Mixed Results from Workplace Wellness Programs
Workplace wellness initiatives, which aim to encourage employees to improve their health through weight loss, better nutrition, reduced stress, and improved sleep, represent an $8 billion industry in the United States. A majority of large employers now provide some form of wellness program, a trend bolstered by incentives from the Affordable Care Act.
However, the effectiveness of these programs has remained uncertain. Numerous studies have produced contradictory findings, with some reporting cost savings and health improvements while others suggest that these programs are ineffective. Previous research often lacked proper comparison groups or failed to consider the inherent differences between those who enroll in wellness programs and those who do not.
Researchers from the University of Chicago and Harvard have conducted a significant study that overcomes some of these challenges. This large-scale, randomized controlled trial, published in JAMA, involved 20 BJ’s Wholesale Club locations offering a wellness program to all employees, compared to 140 stores without such programs.
Over a span of 18 months, employees participating in wellness programs reported healthier behaviors, such as increased exercise and weight management compared to their non-participating counterparts. However, there were no significant differences in health indicators like blood sugar levels, healthcare costs, or absenteeism. Job performance and employee retention also appeared unaffected.

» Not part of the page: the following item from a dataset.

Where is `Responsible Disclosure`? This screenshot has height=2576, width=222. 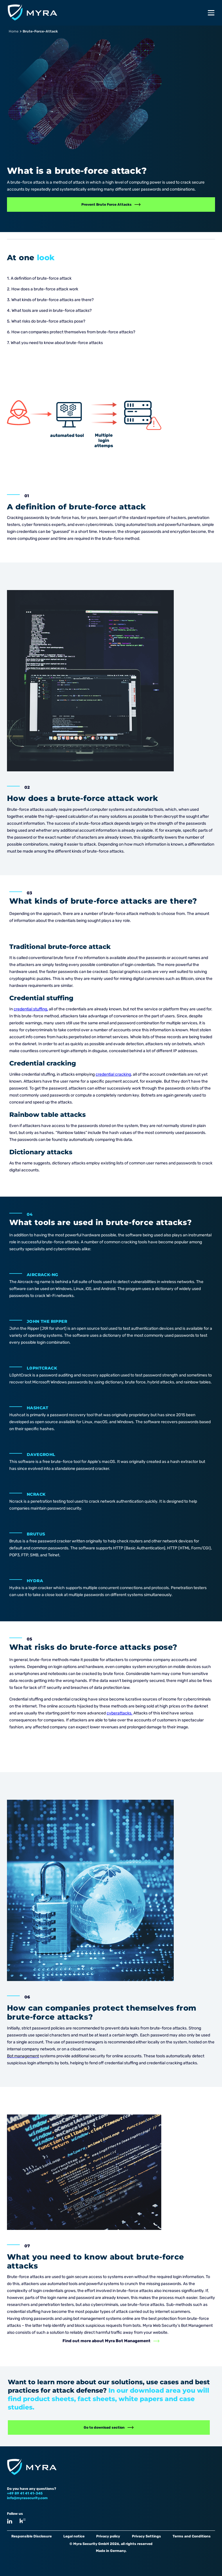 Responsible Disclosure is located at coordinates (31, 2536). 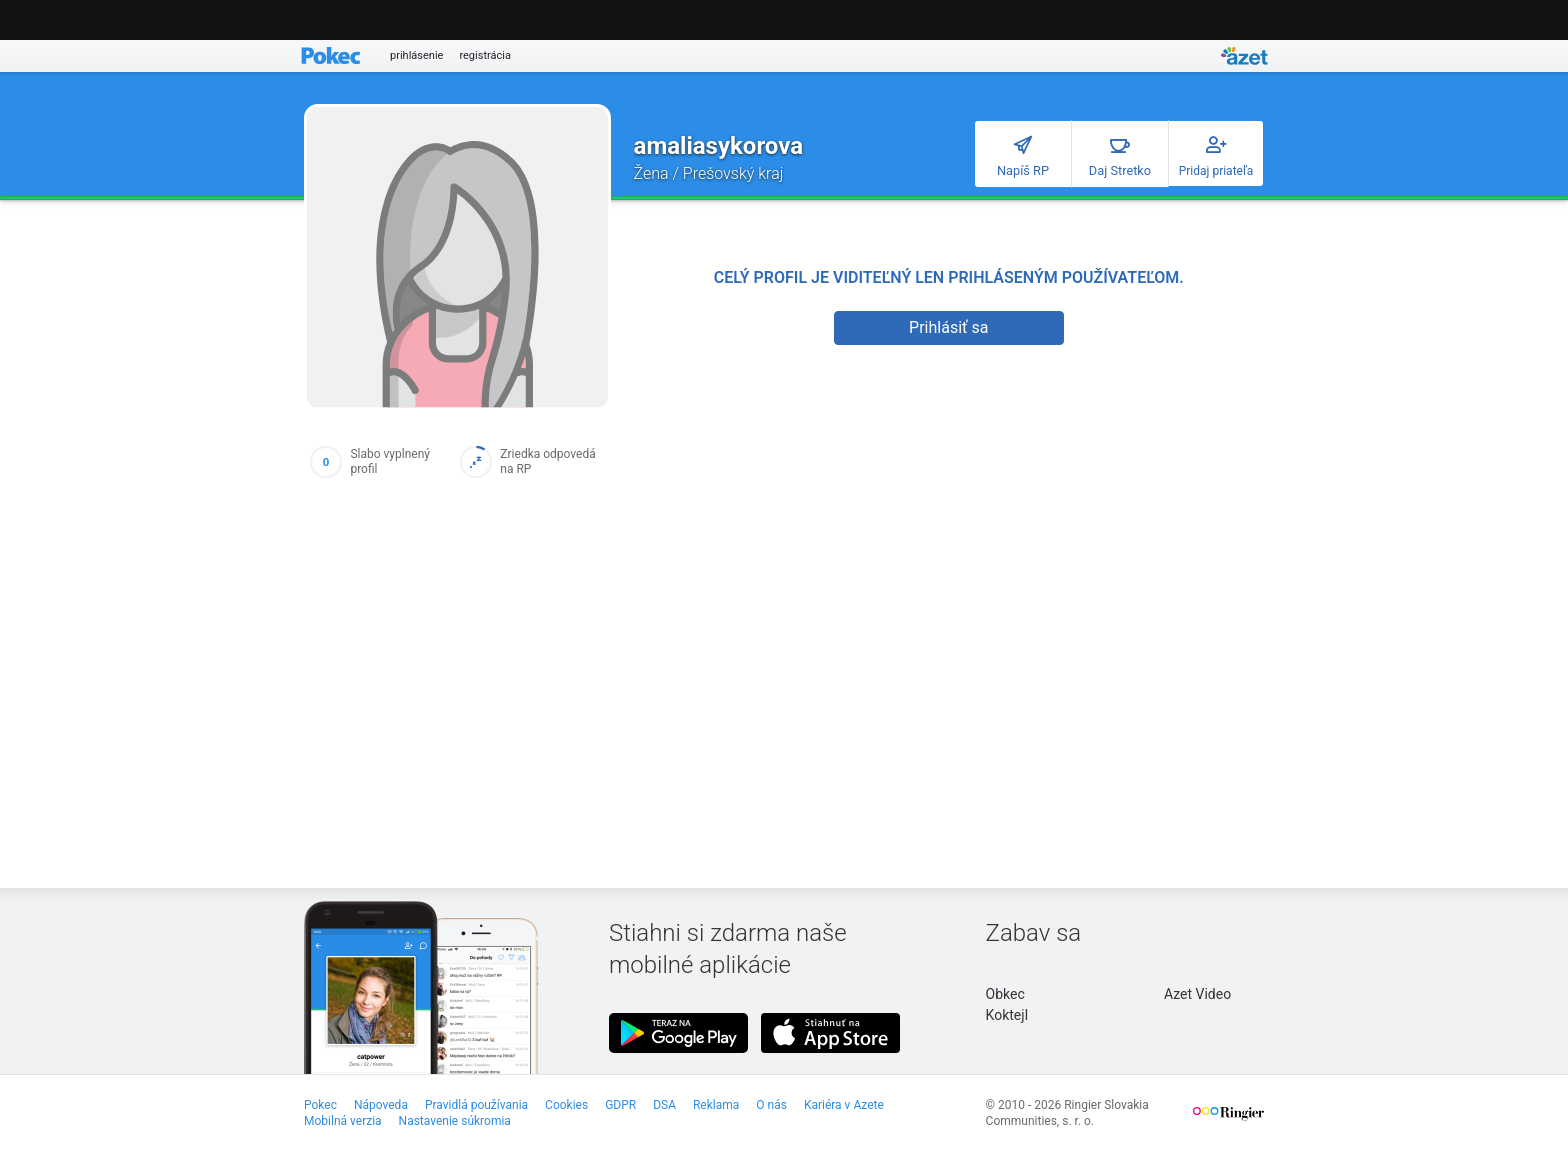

Katherine Baicker, a co-author of the study and dean of the Harris School of Public Policy at the University of Chicago, suggests that while initial changes in health behavior are crucial for improvements in health and spending, employers hoping for reduced health costs and absenteeism may need to reconsider their strategies.
The Kaiser Family Foundation has reported that 53% of small firms and 82% of large firms offer wellness programs related to lifestyle changes. However, the study highlighted that the incentives used in the BJ’s program were modest—averaging $250—which may not be sufficient to motivate significant health changes. Experts argue for more targeted approaches to better address specific health risks among employees.
In conclusion, both researchers and wellness program providers recognize that altering behaviors is complex and must encompass broader strategies, from cafeteria offerings to involving employees’ families in health initiatives. While the study’s duration may have been too short to track long-term results, its findings and recommendations invite further investigation into the future of workplace wellness efforts.